Task requirements »
In the copy, include every record below exactly as it appears, but no pictures.

Data for analysis »
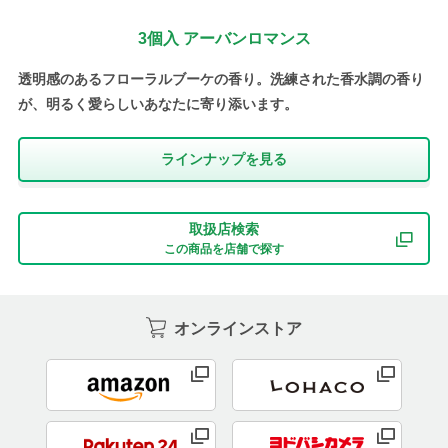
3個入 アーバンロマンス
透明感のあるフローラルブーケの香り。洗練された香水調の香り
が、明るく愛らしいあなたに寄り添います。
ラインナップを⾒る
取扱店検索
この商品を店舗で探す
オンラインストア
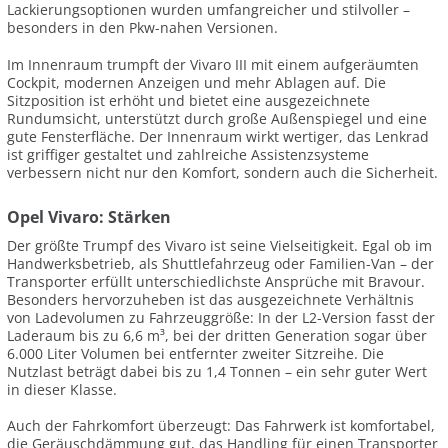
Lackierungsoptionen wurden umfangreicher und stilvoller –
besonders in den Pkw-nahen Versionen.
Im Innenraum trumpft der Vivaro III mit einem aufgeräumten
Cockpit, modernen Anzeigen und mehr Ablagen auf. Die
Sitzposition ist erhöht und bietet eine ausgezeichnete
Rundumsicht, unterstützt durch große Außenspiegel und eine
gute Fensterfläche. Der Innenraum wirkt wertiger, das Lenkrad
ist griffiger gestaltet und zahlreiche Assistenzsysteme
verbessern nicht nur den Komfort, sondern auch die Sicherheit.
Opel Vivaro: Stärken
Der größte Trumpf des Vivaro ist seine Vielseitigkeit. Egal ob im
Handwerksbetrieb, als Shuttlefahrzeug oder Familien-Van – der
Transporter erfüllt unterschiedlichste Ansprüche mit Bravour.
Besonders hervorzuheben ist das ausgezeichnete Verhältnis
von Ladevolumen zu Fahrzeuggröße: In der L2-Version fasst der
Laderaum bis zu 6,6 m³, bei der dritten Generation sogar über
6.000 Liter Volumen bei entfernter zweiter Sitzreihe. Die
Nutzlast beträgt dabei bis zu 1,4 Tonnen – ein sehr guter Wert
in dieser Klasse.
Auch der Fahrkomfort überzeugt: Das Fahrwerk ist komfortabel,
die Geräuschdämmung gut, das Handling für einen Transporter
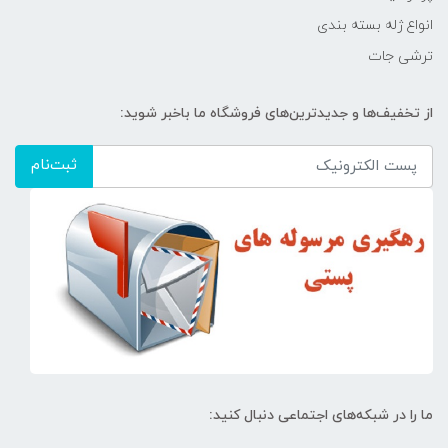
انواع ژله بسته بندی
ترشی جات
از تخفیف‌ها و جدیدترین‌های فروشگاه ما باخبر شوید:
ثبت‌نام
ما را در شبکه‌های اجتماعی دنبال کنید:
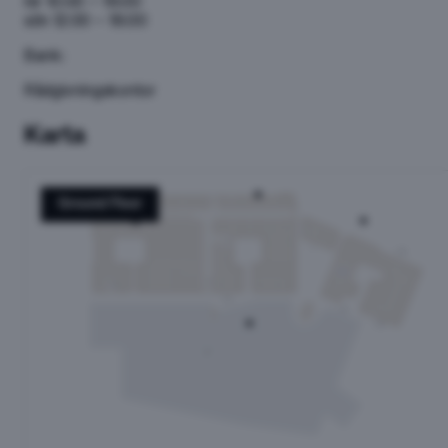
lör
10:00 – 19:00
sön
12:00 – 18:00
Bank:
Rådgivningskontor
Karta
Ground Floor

Solution to this problem »
3個入 アーバンロマンス
透明感のあるフローラルブーケの香り。洗練された香水調の香り
が、明るく愛らしいあなたに寄り添います。
ラインナップを⾒る
取扱店検索
この商品を店舗で探す
オンラインストア
Lackierungsoptionen wurden umfangreicher und stilvoller –
besonders in den Pkw-nahen Versionen.
Im Innenraum trumpft der Vivaro III mit einem aufgeräumten
Cockpit, modernen Anzeigen und mehr Ablagen auf. Die
Sitzposition ist erhöht und bietet eine ausgezeichnete
Rundumsicht, unterstützt durch große Außenspiegel und eine
gute Fensterfläche. Der Innenraum wirkt wertiger, das Lenkrad
ist griffiger gestaltet und zahlreiche Assistenzsysteme
verbessern nicht nur den Komfort, sondern auch die Sicherheit.
Opel Vivaro: Stärken
Der größte Trumpf des Vivaro ist seine Vielseitigkeit. Egal ob im
Handwerksbetrieb, als Shuttlefahrzeug oder Familien-Van – der
Transporter erfüllt unterschiedlichste Ansprüche mit Bravour.
Besonders hervorzuheben ist das ausgezeichnete Verhältnis
von Ladevolumen zu Fahrzeuggröße: In der L2-Version fasst der
Laderaum bis zu 6,6 m³, bei der dritten Generation sogar über
6.000 Liter Volumen bei entfernter zweiter Sitzreihe. Die
Nutzlast beträgt dabei bis zu 1,4 Tonnen – ein sehr guter Wert
in dieser Klasse.
Auch der Fahrkomfort überzeugt: Das Fahrwerk ist komfortabel,
die Geräuschdämmung gut, das Handling für einen Transporter
انواع ژله بسته بندی
ترشی جات
از تخفیف‌ها و جدیدترین‌های فروشگاه ما باخبر شوید:
ثبت‌نام
ما را در شبکه‌های اجتماعی دنبال کنید:
lör
10:00 – 19:00
sön
12:00 – 18:00
Bank:
Rådgivningskontor
Karta
Ground Floor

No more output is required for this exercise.